The queries that execute behind the following reports were run on a compressed and uncompressed version of the Bankware database with equal overloading conditions:
Reporting->Reports->Current Internal Balance
Reporting->Entry analysis->Ledger entries
Reporting->Entry analysis->Subledger entries
The number of queries that took part in the test was around 170. Aggregated results for the runs of the two groups of queries are shown in the next Figure 2.
Figure 2. Execution on queries on a compressed and uncompressed Bankware database
The gain for the queries execution speed is 23%. This is a good improvement too.
CHECKDB is a maintenance command that is used at Bankware on a weekly basis. The results were expected to be lower for the compressed database because of the compressed data; and in that case more operations are done in the CPU, like decompression, check and compression operations.
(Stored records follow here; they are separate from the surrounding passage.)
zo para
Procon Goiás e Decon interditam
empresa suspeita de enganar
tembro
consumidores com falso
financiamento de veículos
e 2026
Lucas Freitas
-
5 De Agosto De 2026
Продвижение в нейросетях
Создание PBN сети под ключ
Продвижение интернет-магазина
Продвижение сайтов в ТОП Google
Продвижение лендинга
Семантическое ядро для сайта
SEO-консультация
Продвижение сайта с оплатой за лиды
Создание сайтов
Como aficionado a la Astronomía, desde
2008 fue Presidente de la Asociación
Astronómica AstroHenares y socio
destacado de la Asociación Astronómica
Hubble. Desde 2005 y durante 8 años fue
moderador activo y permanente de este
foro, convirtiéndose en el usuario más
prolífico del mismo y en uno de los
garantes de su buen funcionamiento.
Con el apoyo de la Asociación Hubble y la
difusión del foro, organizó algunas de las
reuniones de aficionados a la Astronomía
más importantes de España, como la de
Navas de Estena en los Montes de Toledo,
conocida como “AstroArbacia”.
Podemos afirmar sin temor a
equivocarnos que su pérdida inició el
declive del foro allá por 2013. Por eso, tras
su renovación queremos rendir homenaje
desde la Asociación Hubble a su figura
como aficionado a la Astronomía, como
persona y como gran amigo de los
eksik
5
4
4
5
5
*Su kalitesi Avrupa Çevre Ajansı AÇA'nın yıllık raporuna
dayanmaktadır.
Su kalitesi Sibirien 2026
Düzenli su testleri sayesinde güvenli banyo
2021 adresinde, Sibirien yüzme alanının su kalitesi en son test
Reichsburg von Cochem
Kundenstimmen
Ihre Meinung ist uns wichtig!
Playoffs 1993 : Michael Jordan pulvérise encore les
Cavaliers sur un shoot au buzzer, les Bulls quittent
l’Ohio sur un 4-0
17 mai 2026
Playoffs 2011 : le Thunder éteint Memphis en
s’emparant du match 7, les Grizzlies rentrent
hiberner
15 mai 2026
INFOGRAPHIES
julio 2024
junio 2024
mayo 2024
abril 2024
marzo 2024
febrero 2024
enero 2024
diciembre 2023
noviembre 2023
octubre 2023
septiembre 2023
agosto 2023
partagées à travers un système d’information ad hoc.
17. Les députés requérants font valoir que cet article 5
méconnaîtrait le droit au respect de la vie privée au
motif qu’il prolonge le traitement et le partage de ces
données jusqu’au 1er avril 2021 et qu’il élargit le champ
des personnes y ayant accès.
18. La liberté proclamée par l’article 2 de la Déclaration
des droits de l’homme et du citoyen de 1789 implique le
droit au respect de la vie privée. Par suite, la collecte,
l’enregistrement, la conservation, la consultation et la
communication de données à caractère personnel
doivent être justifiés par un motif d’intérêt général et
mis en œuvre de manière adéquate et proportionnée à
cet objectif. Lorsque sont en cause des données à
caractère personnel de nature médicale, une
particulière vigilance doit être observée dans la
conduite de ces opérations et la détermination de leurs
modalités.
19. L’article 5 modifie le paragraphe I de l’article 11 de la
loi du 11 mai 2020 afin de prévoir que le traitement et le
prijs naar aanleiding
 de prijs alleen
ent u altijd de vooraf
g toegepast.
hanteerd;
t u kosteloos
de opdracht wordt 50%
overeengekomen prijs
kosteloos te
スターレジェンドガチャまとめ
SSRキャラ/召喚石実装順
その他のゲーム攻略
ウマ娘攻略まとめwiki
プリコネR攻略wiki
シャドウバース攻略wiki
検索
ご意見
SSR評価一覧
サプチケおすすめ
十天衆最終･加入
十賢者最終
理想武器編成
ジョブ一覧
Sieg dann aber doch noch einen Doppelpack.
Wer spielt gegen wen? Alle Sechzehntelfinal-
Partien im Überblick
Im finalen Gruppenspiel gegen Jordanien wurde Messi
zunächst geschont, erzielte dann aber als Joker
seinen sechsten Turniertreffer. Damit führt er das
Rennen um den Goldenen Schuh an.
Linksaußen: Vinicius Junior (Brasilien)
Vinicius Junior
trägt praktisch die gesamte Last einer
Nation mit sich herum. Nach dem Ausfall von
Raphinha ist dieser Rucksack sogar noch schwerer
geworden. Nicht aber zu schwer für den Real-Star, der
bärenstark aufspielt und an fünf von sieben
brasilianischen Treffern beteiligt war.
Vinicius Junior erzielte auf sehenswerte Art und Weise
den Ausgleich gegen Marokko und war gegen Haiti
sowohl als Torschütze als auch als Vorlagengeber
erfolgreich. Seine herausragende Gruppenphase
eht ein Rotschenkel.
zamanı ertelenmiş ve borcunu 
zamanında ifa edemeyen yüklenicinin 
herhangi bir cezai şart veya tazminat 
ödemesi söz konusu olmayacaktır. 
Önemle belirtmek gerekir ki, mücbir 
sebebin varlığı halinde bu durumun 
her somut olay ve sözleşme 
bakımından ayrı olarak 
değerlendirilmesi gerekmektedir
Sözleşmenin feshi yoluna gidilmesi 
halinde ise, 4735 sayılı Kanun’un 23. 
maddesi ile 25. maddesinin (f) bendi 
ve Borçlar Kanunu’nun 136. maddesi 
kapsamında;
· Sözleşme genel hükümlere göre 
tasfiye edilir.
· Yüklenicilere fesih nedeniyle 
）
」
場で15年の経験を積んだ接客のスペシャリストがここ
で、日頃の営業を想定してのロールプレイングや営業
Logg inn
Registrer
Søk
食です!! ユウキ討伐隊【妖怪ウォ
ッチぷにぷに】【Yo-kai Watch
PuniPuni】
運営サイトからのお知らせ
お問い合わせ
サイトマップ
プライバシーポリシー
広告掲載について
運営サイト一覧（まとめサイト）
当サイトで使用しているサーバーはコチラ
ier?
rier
When the CHECKDB is done on uncompressed only the check operation is done by the CPU. Results are shown in the next Figure 3.
Figure 3. Results for the CHECKDB on compressed and uncompressed BW database
Whilst the CHECKDB for uncompressed database finished in 1995 seconds (33 min 15 sec), the same operation for the compressed database lasted for 2476 seconds (41 min 16 sec). The time duration for this operation was about 20% more on the compressed database.
Test for the indexes maintenance was done too. Less page splits will occur in the new index structure on the compressed database but more CPU time will be spent for the compression and decompression during the update-type operations. Results are shown in Figure 4.
Figure 4. Results for the REBUILD operation for compressed and uncompressed BW database
The rebuild time for the indexes does not differ much, i.e. the difference is about 300 seconds or 5 minutes, which compared to 1 hour and 30 minutes (approx) is practically not a difference.
A conclusion is that compression as an advanced feature in SQL Server is fitting very good on the Bankware database and therefore it should be applied. The tradeoff between the advantages and disadvantages is positive for the advantages. Disadvantages are very small so that they are almost not to be noticed.